Publicada nesta terça-feira, 18, na The Lancet — uma das revistas científicas mais influentes do mundo — uma série especial de três artigos reúne um consenso entre 43 pesquisadores de diversos países: o avanço dos alimentos ultraprocessados deixou de ser apenas uma preocupação nutricional e passou a ser uma ameaça urgente à saúde pública. Mais do que isso, os autores defendem que não dá mais para tratar o problema como responsabilidade exclusiva das escolhas individuais, já que existe um sistema inteiro trabalhando para empurrar esses produtos para o centro do prato.

O grupo, que reúne cientistas do Brasil, Chile, Austrália e outros países, revisou mais de uma década de evidências e concluiu que os ultraprocessados estão substituindo alimentos in natura de forma acelerada. E cobrando um preço alto da saúde global. 

“Grandes corporações globais obtêm lucros extraordinários ao priorizar produtos ultraprocessados, apoiadas por estratégias de marketing e de lobby político que acabam bloqueando políticas públicas de alimentação adequada e saudável”, afirma o epidemiologista Carlos Monteiro, do Nupens (USP), responsável por cunhar o termo “ultraprocessados” e um dos pesquisadores brasileiros que assinam a série.

Consumo vs. doenças crônicas

O primeiro artigo funciona como um grande raio-X. Ultraprocessados são produtos industrializados feitos a partir de ingredientes baratos — como gorduras hidrogenadas, isolados proteicos ou xaropes de glicose e frutose — e de aditivos cosméticos, como corantes, adoçantes artificiais e emulsificantes. Exemplos mais comuns incluem biscoitos recheados, salgadinhos, refrigerantes, macarrão instantâneo, salsichas, nuggets, pizzas congeladas, sorvetes, e por aí vai.

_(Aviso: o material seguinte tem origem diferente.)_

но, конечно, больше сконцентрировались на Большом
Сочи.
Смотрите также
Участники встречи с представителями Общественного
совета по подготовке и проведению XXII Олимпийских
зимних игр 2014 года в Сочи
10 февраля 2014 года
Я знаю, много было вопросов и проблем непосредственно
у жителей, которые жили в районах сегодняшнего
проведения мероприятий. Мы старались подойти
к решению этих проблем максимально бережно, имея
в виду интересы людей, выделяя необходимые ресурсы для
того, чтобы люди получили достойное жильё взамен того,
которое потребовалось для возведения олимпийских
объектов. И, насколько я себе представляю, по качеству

Dados mostram o crescimento no consumo desses produtos em vários países. Nas últimas décadas, a participação dos ultraprocessados nas compras triplicou na Espanha (de 11% para 32%) e na China (de 4% para 10%). No México e no Brasil, mais que dobrou, saindo de cerca de 10% para 23%. Em países como Estados Unidos e Reino Unido, metade da alimentação diária já vem desses produtos – um patamar que se mantém estável, porém alto.

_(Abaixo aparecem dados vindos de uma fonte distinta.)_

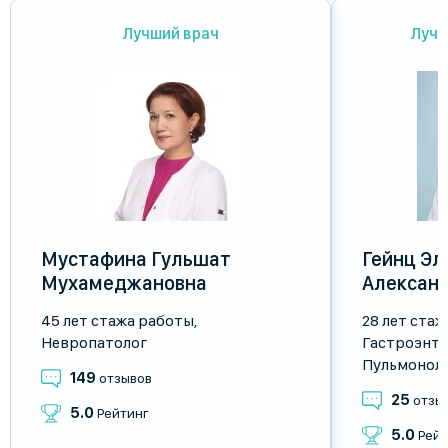
Лучший врач
Лучш
Мустафина Гульшат
Гейнц Эл
Мухамеджановна
Алексан
45 лет стажа работы
,
28 лет ста
Невропатолог
Гастроэнте
Пульмонол
149
отзывов
25
отзы
5.0
Рейтинг
5.0
Рейт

E esse aumento tem consequências. Os autores destacam que dietas ricas em ultraprocessados estão associadas ao consumo excessivo de calorias, pior qualidade nutricional (mais açúcar e gorduras ruins; menos fibras e proteínas) e maior exposição a aditivos químicos. Uma revisão conduzida especialmente para a série analisou 104 estudos de longo prazo e 92 deles encontraram aumento de risco para uma ou mais doenças crônicas. As análises apontam associações consistentes com 12 condições, entre elas obesidade, diabetes tipo 2, doenças cardiovasculares, depressão e maior risco de morte precoce.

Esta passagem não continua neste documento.